In the late 1974, he abandoned his work with electronic images and began making electro-acoustic sound installations instead. "But my interest slowly developed in the direction of a more traditional model of music performance. I had acquired an elementary level of training in Western and various non-western musics in the search for a language which would be useful to me in realizing my ideas. I looked to a physical description of sound, a definition in acoustic terms."

In 1978, installation work evolved into the construction and modification of string instruments, with an interest in isolating their overtones in order to make them more audible. His ongoing project, The Orchestra of Excited Strings was formed, and the music that emerged would become a part of what came to be known as “the second wave of minimalism.” 

Since the early 1980’s, Dreyblatt has resided in Germany. He is currently Professor of Media Art at the Muthesius Academy of Art and Design in Kiel. He continues to work as both a composer and visual artist.  

His program in Houston will include three compositions, employing acoustic, amplified and electronic sources:

Nodal Excitation (1979) - for amplified acoustic contrabass prepared with music wire.

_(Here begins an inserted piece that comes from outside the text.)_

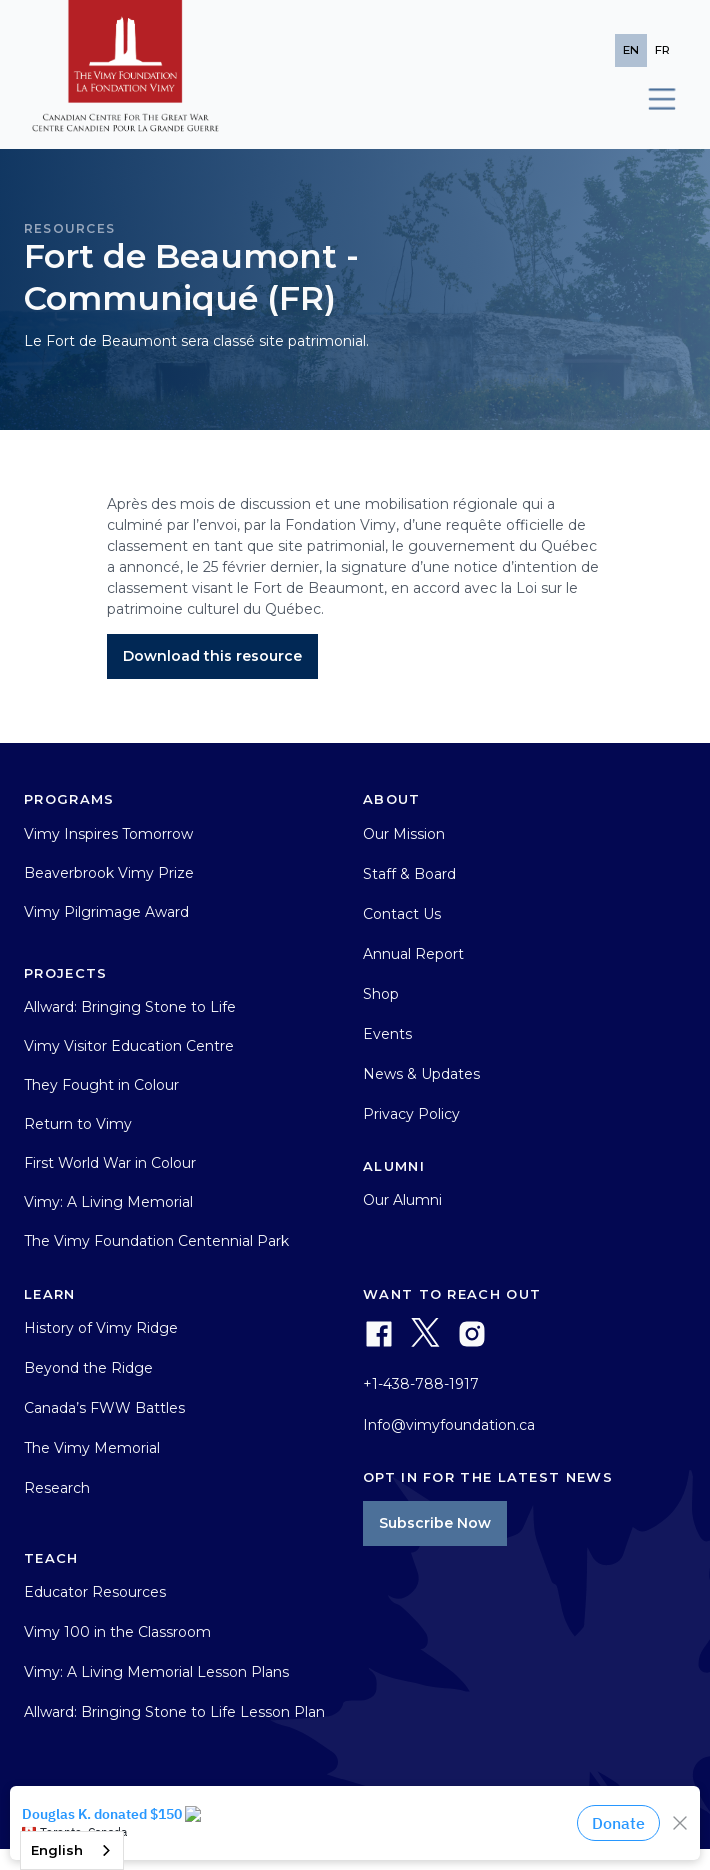  I want to click on [home], so click(125, 74).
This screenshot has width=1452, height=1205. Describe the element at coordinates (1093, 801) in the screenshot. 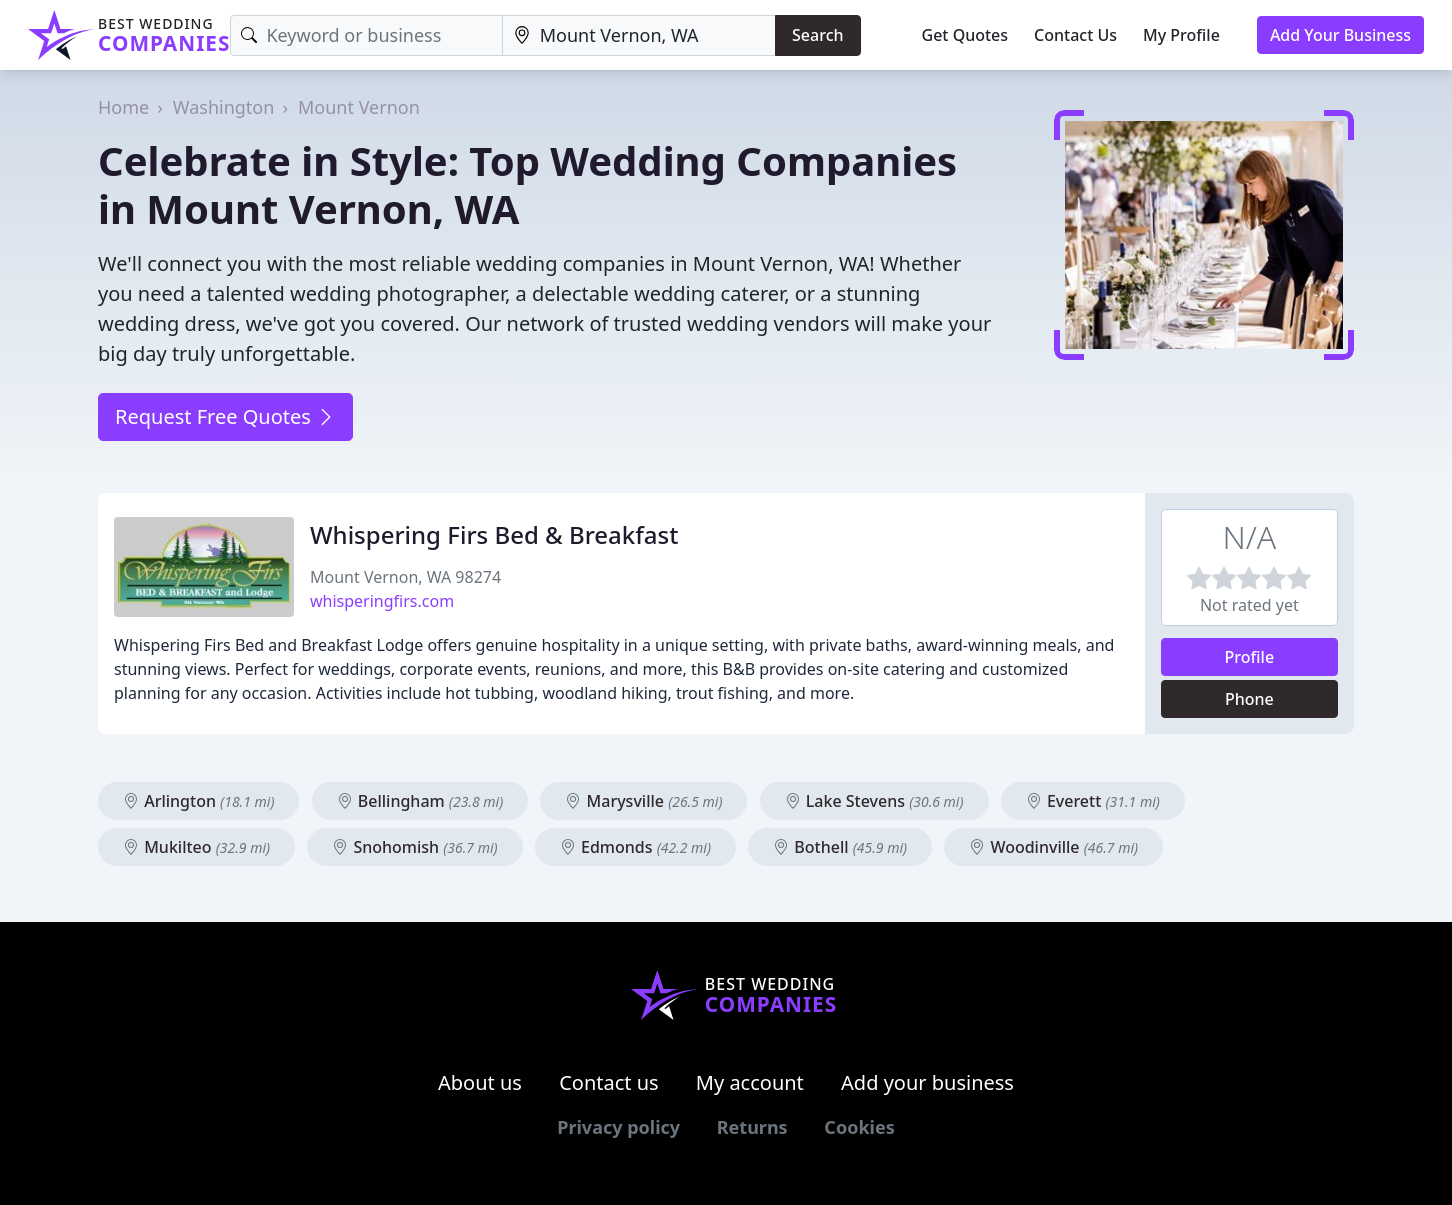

In the late 1970’s, Dreyblatt began developing a modified double bass prepared with unwound music wire, in order to excite its higher overtones. Over time, he developed a repertoire of isolated percussive and bowed attacks, which evolved into a continuous rhythmic technique in which he could excite chords of overtones above the fundamental frequency. This technique is a combination of bowing and striking, in which a short portion of the bow is brought into contact with the string in a forward and backward motion. 

Repertoire (2017) - for amplified acoustic contrabass prepared with music wire, magnetically vibrating wires and sine waves.

This is a new composition for “excited strings” bass and laptop. Bowed open strings and harmonics are performed against the resonance of magnetically vibrating wires and tuned sine waves in a multi-layered textured drone composition. 

Magnetom (2017) - live performance with MRI Loops.

Magnetom is the second live performance work Dreyblatt has created from a palette of acoustic signals and patterns derived from a recording project involving a Magnetic Resonance Imaging Scanner (specifically, the Siemens Magnetom Symphony Maestro Class) in the Martin-Luther-Hospital in Berlin, Germany. Dreyblatt understands this device as a giant Tesla coil, in which the alignment and resonances of a powerful magnetic field are gradually altered by rotating radio frequencies. Under Dreyblatt’s direction, Siemens technicians operated the machine especially for these recordings, searching for software settings generating a desired sonic output rather than as an apparatus for scanning particular body areas, as this machine is normally used. The audio segments were analyzed, deconstructed and grouped as by pitch, rhythm and density. For the resulting composition, these files have been combined and fused; yet they have not been digitally treated or altered in any way. The recordings were originally utilized as the acoustic element of the audio-visual installation “Turntable History” which was installed at the Singuhr Gallery in Berlin in 2009.